Replace with a default value such as "Not Available."

In [30]:
fifa_data["Contract Valid Until"] = fifa_data["Contract Valid Until"].fillna("Not Available")

#### `Release Clause (1151 missing)`
Indicates the buyout clause value. Missing for free agents or players without a release clause.
Replace with 0 (indicating no release clause).

In [32]:
fifa_data["Release Clause"] = fifa_data["Release Clause"].fillna(0)

#### `Kit Number (35 missing)`
Missing values for players without a club or undefined positions.
As the kit number is not really important We can replace it with a placeholder value (e.g., 0 or -1).

In [34]:
fifa_data["Kit Number"] = fifa_data["Kit Number"].fillna(0)

#### `Best Overall Rating (17639 missing)`
This could be a critical column for analysis. Missing values suggest players without a defined rating.
As the rating is essential for our  analysis drop rows with missing values in this column.

In [35]:
fifa_data = fifa_data.dropna(subset=["Best Overall Rating"])

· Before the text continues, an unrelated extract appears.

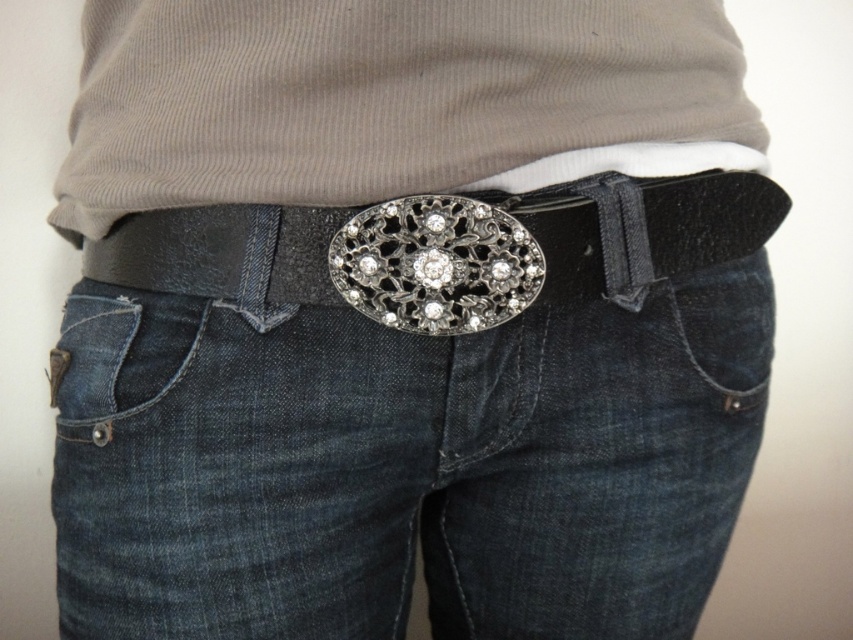 You are a fashion designer looking to create a belt accessory. You observe the metallic silver buckle at center and the denim at lower left in the image. Which object should you focus on if you want to incorporate a larger element into your design?

The metallic silver buckle at center has a larger size compared to the denim at lower left, so you should focus on the metallic silver buckle at center for incorporating a larger element into your design.

You are trying to fasten the belt on your jeans. The metallic silver buckle at center and the denim at lower left are in your view. Which one is closer to you?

### Step 2.3: Confirm Null Values are Handled
Verify that all null values have been addressed and ensure the dataset is ready for further analysis.


In [37]:
# Check for any remaining missing values
remaining_nulls = fifa_data.isnull().sum().sum()

if remaining_nulls == 0:
    print("All missing values have been successfully handled. No null values remain in the dataset!")
else:
    print(f"There are still {remaining_nulls} missing values remaining. Please review the data cleaning process.")


All missing values have been successfully handled. No null values remain in the dataset!